— Откуда я жнаю? Почему только я? Вше жнают, во вшей Белорушии жнают, шлава Вшевышнему что… учитель наш реб Шнеур-Жалман штоит горой жа нашего императора, жа его величество Алекшандра и что он жаклятый враг этого Наполеона, да шотрется его имя, иж Франции. Не то, что вшякие ребе иж Подолии и Польши, которые… Я имею в виду, что, благодарение Гошподу Благошловенному, вы тут, как крепошть. Енералы ш одной штороны и, не рядом, конечно, будь упомянут, учитель наш реб Шнеур-Жалман — ш другой штороны…
Но именно эта разговорчивость доносчика, это слишком уж пространное разъяснение показались деверю ребе еще подозрительнее. Это звучало как заранее заученная речь. В каждой ее фразе слышались колокольчики лести. И еще подозрительнее ему показалось, что жалкое лицо «певца» снова вытянулось, а его красноватые глаза снова искоса следили за присутствовавшими…
Из заношенного воротника лапсердака-бекеши и из-под облезлого штраймла лицо доносчика с заостренными ушами выглядывало, как голова старого волка, который уже не может порвать на куски, но зубами щелкать еще способен.
— Но как это вы осмелились? — полюбопытствовал у него реб Исроэл Козик. — Я думал, что после того, как вы отравляли жизнь нашему Шнеуру-Залману… на протяжении стольких лет…
— Исроэл! — рассердился реб Шнеур-Залман и сделал деверю знак замолчать.
Однако реб Исроэл Козик на этот раз не послушался ребе. Напротив, он еще строже нахмурил свои черные брови:
— Шнеур-Залман, я прошу у тебя прощения, но мне тут кое-что неясно… Пусть только реб Авигдор расскажет нам, каким образом он узнал, что тут семейное торжество? Ведь никого не приглашали. Даже наших хасидов.
Авигдор поторопился дать объяснение. Он даже не стал дожидаться окончания упрека:
— Неясно? Я увидал, что тут толкутся бедняки. Вот и протолкался на кухню.
— Вы не знали, чей это дом?
— Знал ли я? — переспросил Авигдор, отступая назад.
— Вам не удастся заговорить мне зубы, — поднялся с места реб Исроэл Козик и, большой и черный, двинулся на доносчика. — Вы меня не убедите, что только ради милостыни так унизились, что зашли побираться в дом, в котором знают, кто вы такой и что вы такое…

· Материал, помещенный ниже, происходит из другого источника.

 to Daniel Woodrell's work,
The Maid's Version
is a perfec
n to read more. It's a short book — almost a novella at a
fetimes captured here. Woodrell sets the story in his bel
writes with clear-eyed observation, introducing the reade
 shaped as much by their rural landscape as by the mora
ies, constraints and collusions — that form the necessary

Голос реб Исроэла Козика при этих словах стал угрожающим, и застывшие глаза Авигдора забегали в поисках способа вырваться из петли, затягивавшейся вокруг него.

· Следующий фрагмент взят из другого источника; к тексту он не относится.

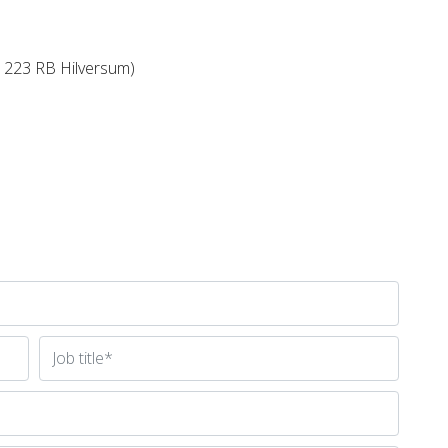
 1223 RB Hilversum)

— Ешли вы не жнаете… — пробормотал он, не обращаясь ни к кому конкретно, — евреи, милошердные шыны милошердных, вы не жнаете… Я вам шкажу…
Однако до того, чтобы Авигдор дал ясный ответ, дело не дошло. До того, чтобы реб Исроэл схватил доносчика за воротник, — тоже не дошло. Реб Авигдору всегда везло, как иноверцу.
Глава девятнадцатая
Спасающийся бегством
Пока доносчик бормотал что-то в свою длинную бороду, бочком-бочком отодвигаясь к двери и стуча при этом посохом по полу, шум поднялся с другой стороны. Какой-то яростный еврейчик с мертвенно-бледным лицом, обрамленным растрепанной бороденкой, черной, как чернила, в разорванном талесе на плечах, ворвался в зал, где проходила помолвка, и пискляво крикнул:
— Пропустите меня, евреи! Пропустите! Пропустите меня к ребе!..

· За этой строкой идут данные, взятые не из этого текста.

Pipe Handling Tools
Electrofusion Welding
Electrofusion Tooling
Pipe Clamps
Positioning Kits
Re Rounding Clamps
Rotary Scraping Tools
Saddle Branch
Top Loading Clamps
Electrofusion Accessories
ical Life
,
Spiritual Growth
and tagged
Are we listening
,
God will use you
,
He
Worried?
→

А Стерна в сбившемся набок чепчике бежала за ним, беспомощно разводя руками. Видимо, она только что пыталась остановить этого яростного еврейчика, но не сумела.
— Реб… реб…реб… — заикаясь и выпучив глаза, бормотал вбежавший, остановившись напротив реб Шнеура-Залмана и хватая ртом воздух. Сияние бороды и лица ребе, видимо, поразили его, как удар молнии. Только через минуту он пришел в себя.
— Ребе! Евреи! Вы сидите? — снова заверещал он. — Вы тут празднуете?
— Что случилось? Что случилось? — набросились на него со всех сторон испуганные сваты. — Говорите, раз уж начали!
— Вы в опасности, ребе! — произнес распаленный еврейчик, отмахиваясь от сыпавшихся на него со всех сторон вопросов, как от мух, и обмахиваясь краем своего разорванного талеса. — На вас донесли. На вас опять донесли!..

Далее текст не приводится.